GridGain Developers Hub

Model Cross Validation

Overview

It is not good practice to learn the parameters of a prediction function and validate it on the same data. This leads to overfitting. To avoid this problem, one of the most efficient solutions is to save part of the training data as a validation set. However, by partitioning the available data and excluding one or more parts from the training set, we significantly reduce the number of samples which can be used for learning the model and the results can depend on a particular random choice for the pair of (train, validation) sets.

A solution to this problem is a procedure called cross-validation. In the basic approach, called k-fold CV, the training set is split into k smaller sets and after that the following procedure works: a model is trained using k-1 of the folds (parts) as a training data, the resulting model is validated on the remaining part of the data (it’s used as a test set to compute metrics such as accuracy).

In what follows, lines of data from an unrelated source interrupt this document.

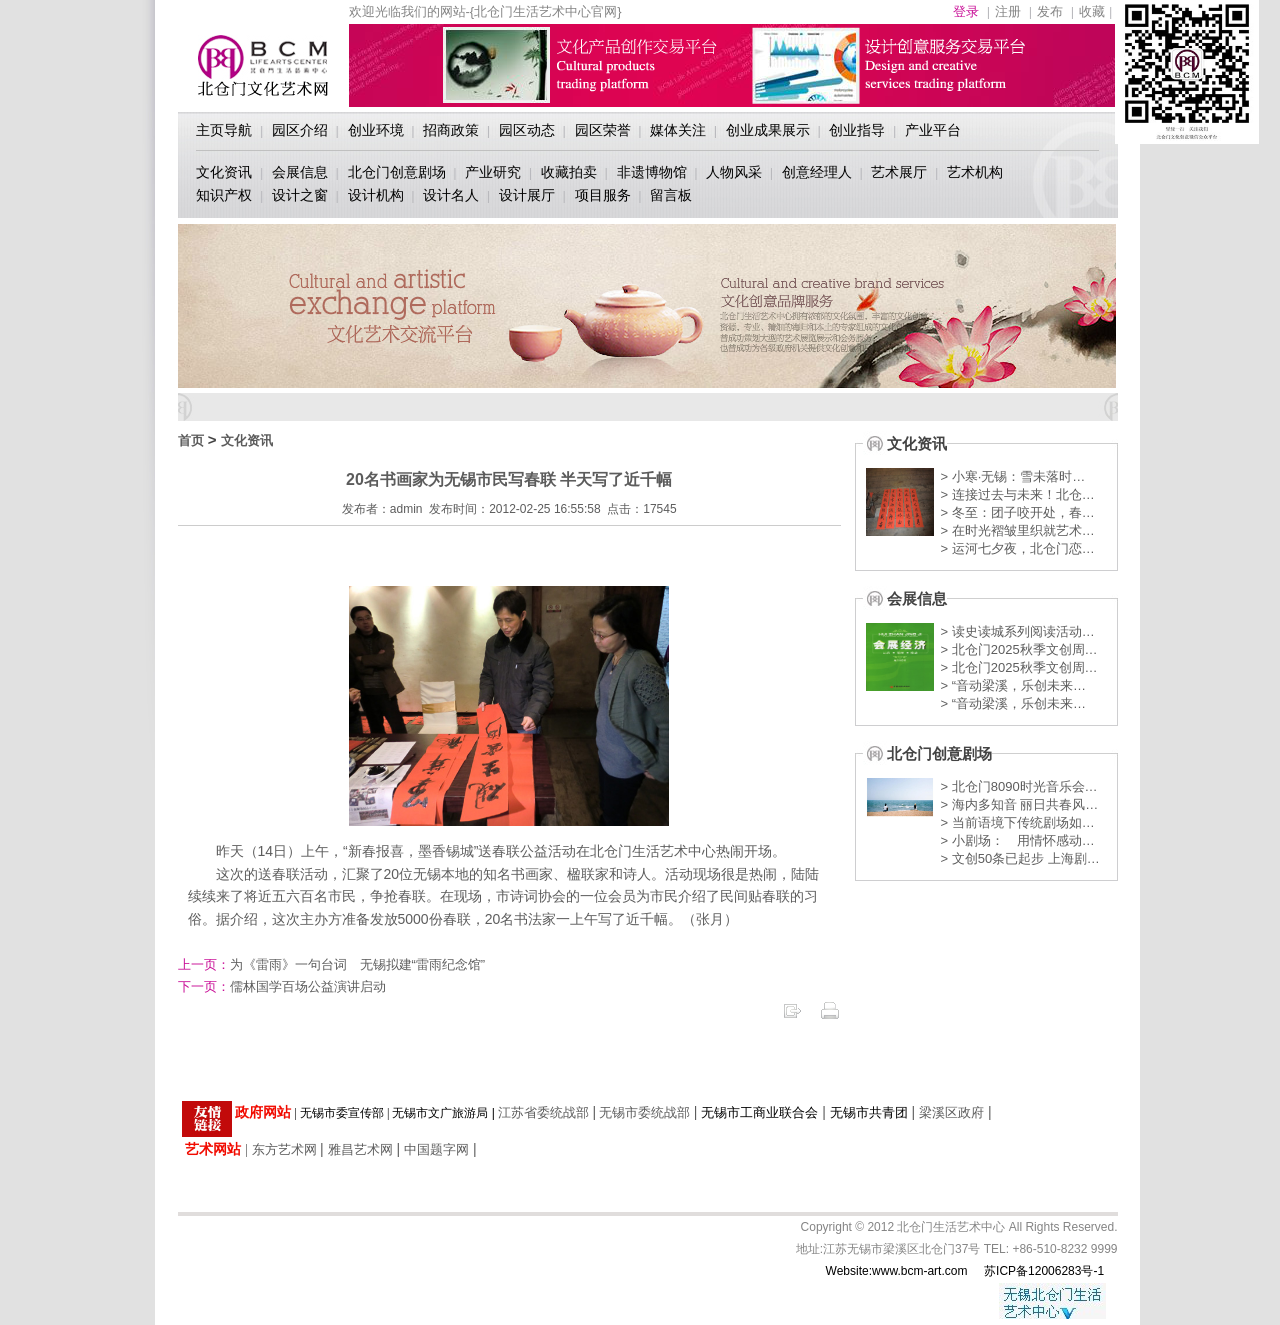  Describe the element at coordinates (527, 130) in the screenshot. I see `园区动态` at that location.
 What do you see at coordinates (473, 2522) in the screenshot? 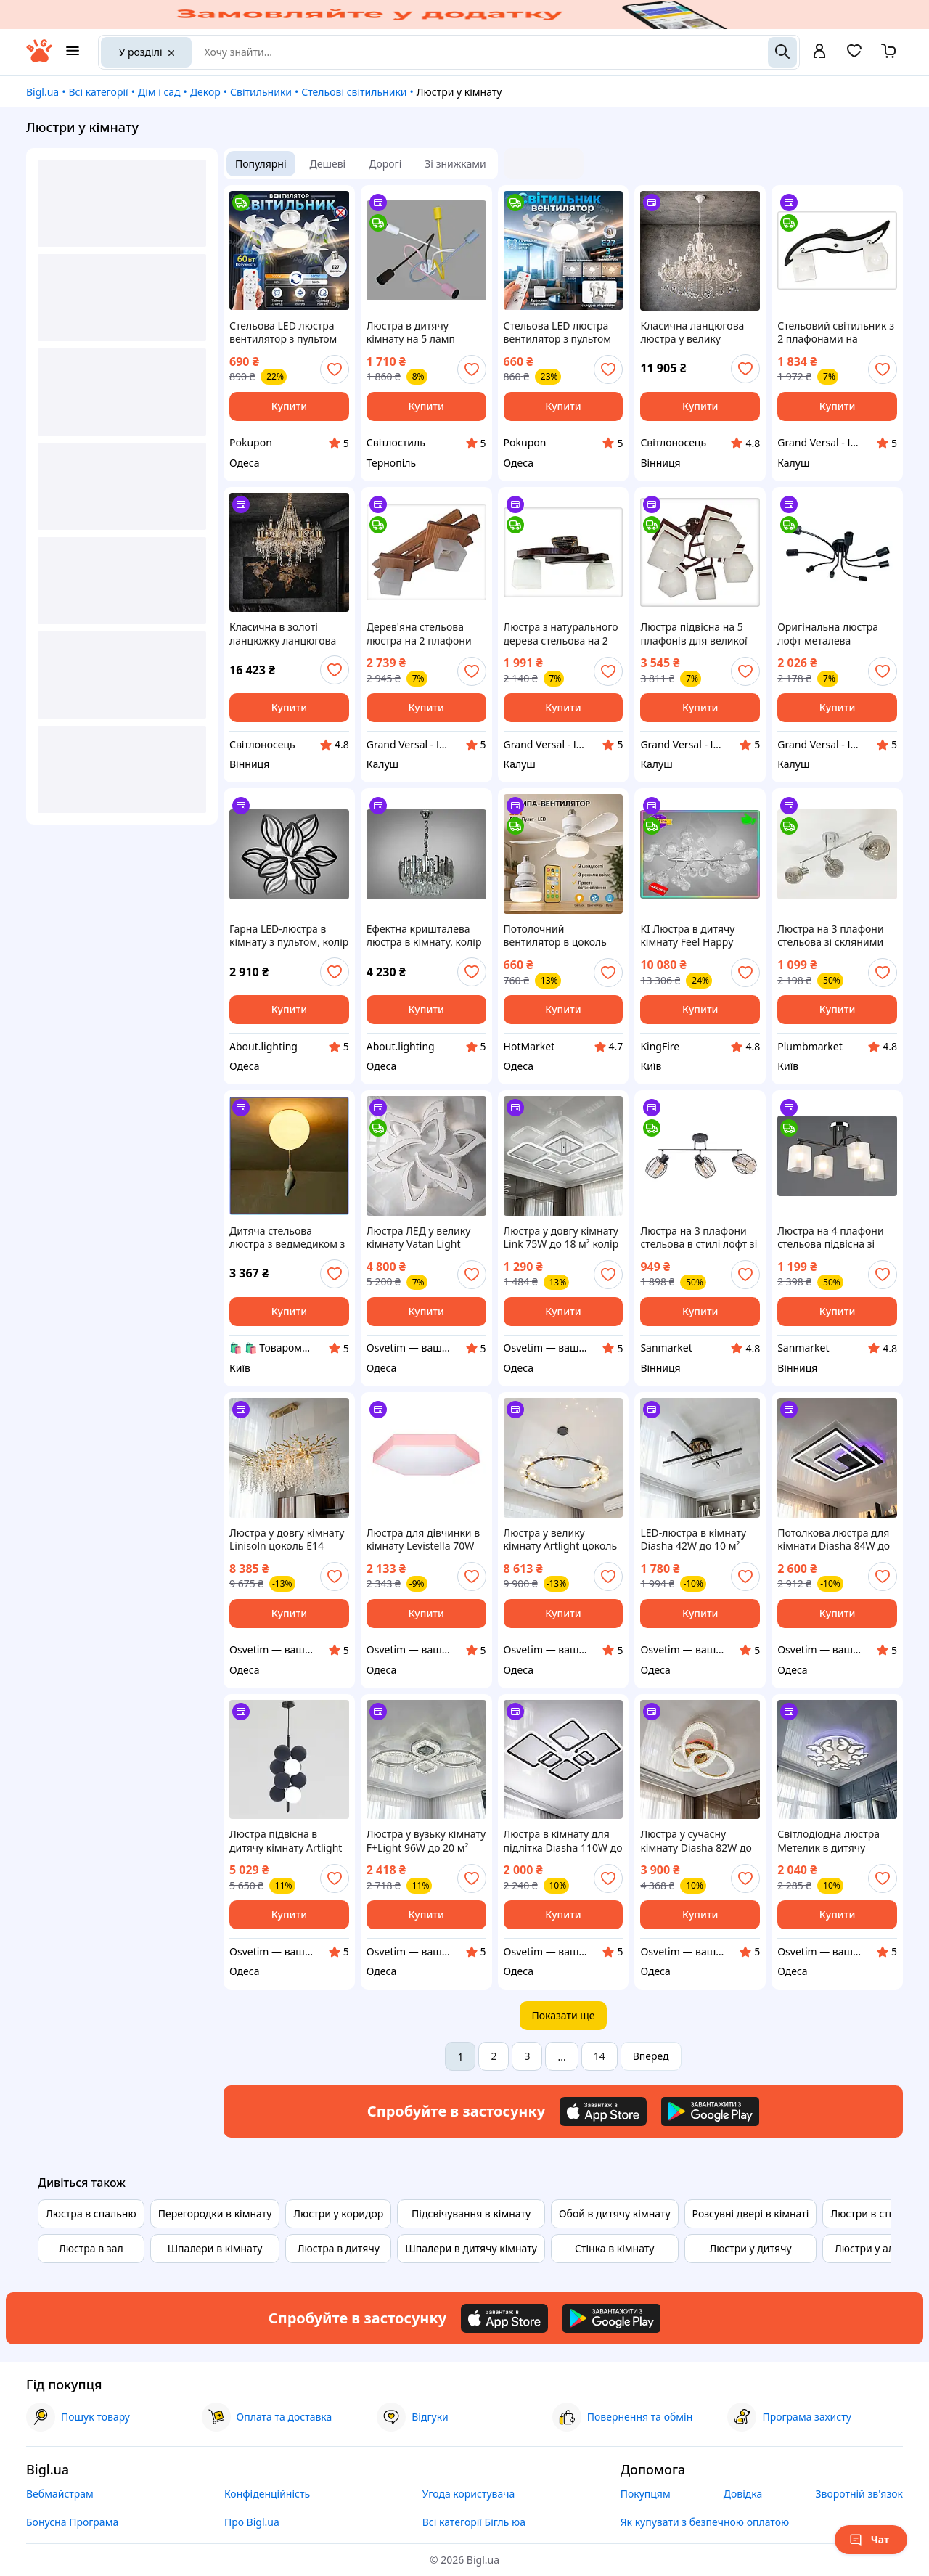 I see `Всі категорії Бігль юа` at bounding box center [473, 2522].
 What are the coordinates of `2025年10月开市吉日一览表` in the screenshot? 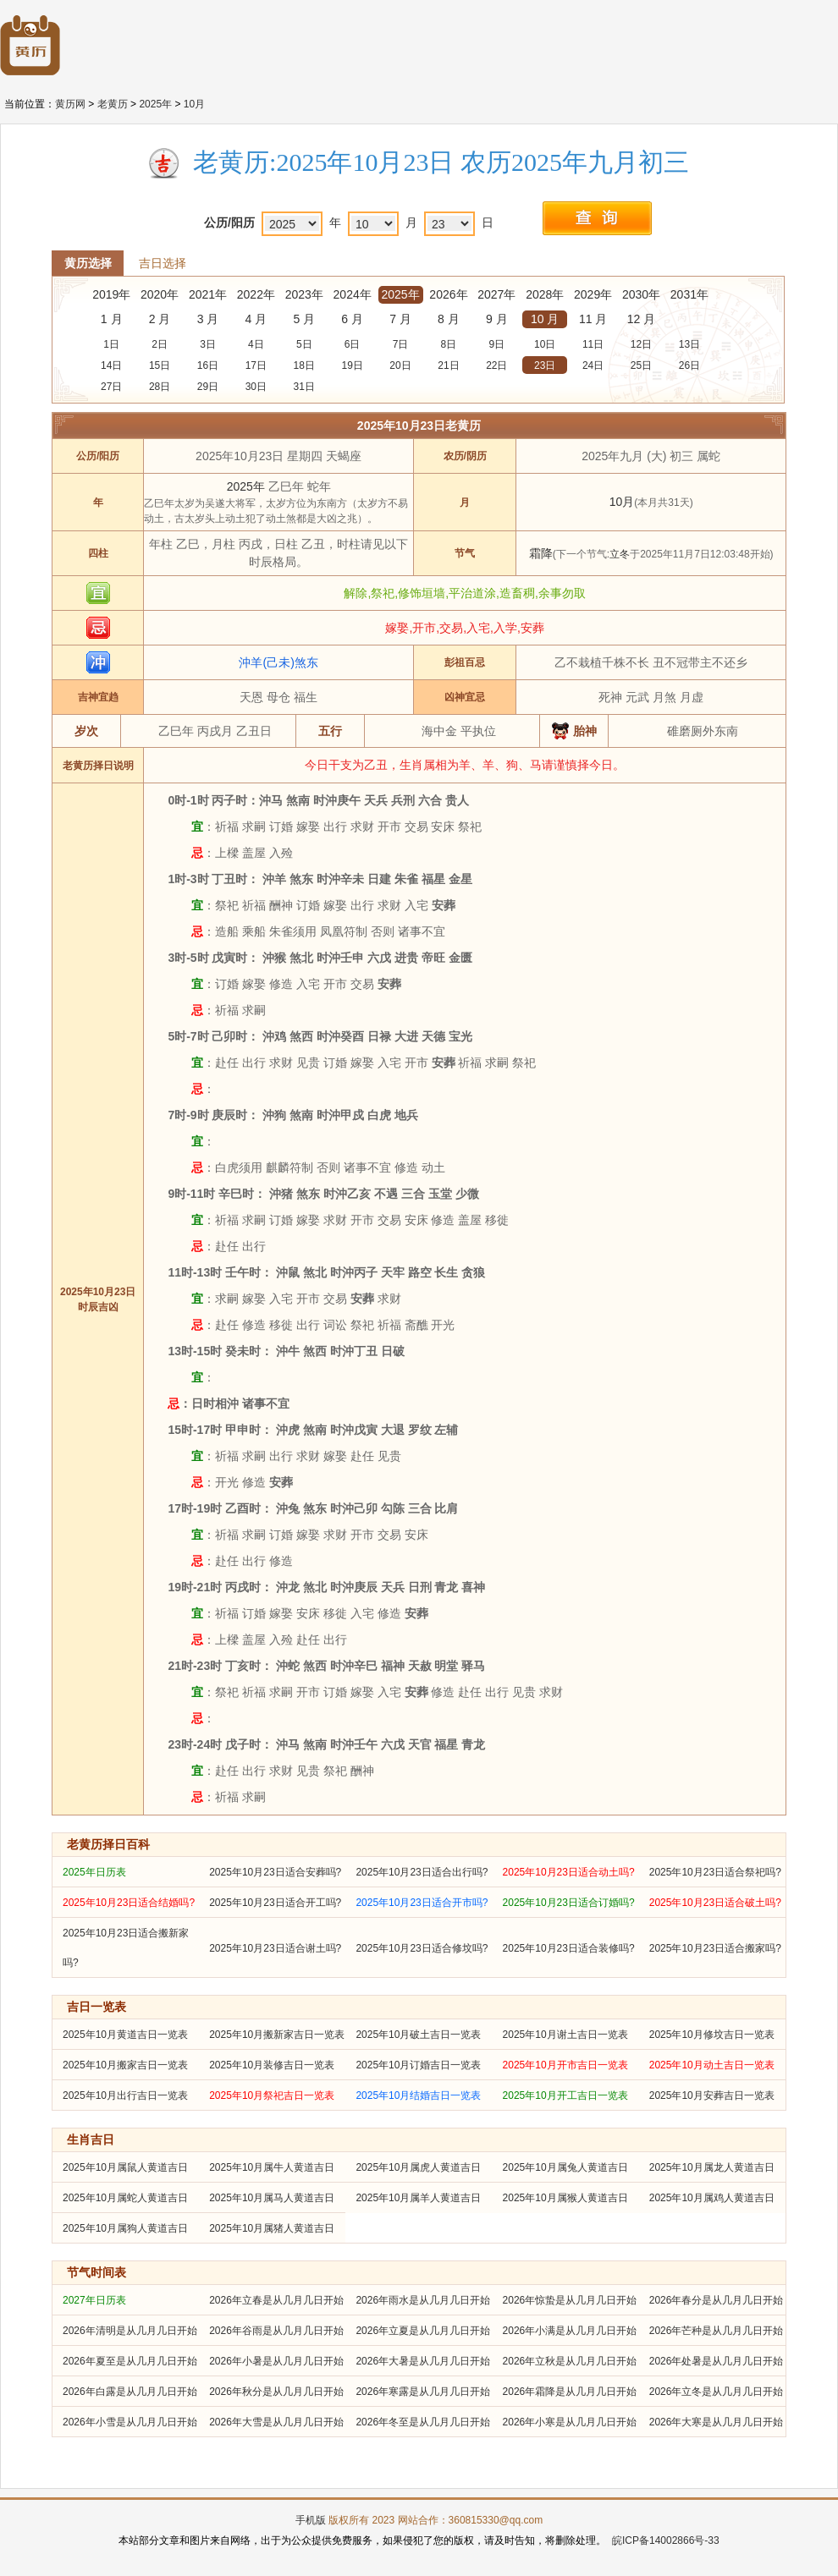 It's located at (565, 2065).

Apache Ignite provides cross validation functionality that allows it to parameterize the trainer to be validated, metrics to be calculated for the model trained on every step and the number of folds training data should be split on.

Usage

Cross validation functionality in Apache Ignite is represented by the class CrossValidation. This is a calculator parameterized by the type of model, type of label and key-value types of data. After instantiation (constructor doesn’t accept any additional parameters) we can use a score method to perform cross validation.

Let’s imagine that we have a trainer, a training set and we want to make cross validation using accuracy as a metric and using 4 folds. Apache Ignite allows us to do this as shown in the following example:

CrossValidation<DecisionTreeNode, Double, Integer, LabeledPoint> scoreCalculator = new CrossValidation<>();

double[] scores = scoreCalculator.score(
    trainer,
    new Accuracy<>(),
    ignite,
    trainingSet,
    (k, v) -> VectorUtils.of(v.x, v.y),
    (k, v) -> v.lb,
    4
);

In this example we specify trainer and metric as parameters, after that we pass common training arguments such as a link to the Ignite instance, cache, feature and label extractors, and finally specify the number of folds.This method returns an array containing metrics for all possible splits of the training set.

Examples

To see how the Cross Validation can be used in practice, try this example, and see step 8 of the ML Tutorial, available on GitHub and delivered with every Apache Ignite distribution.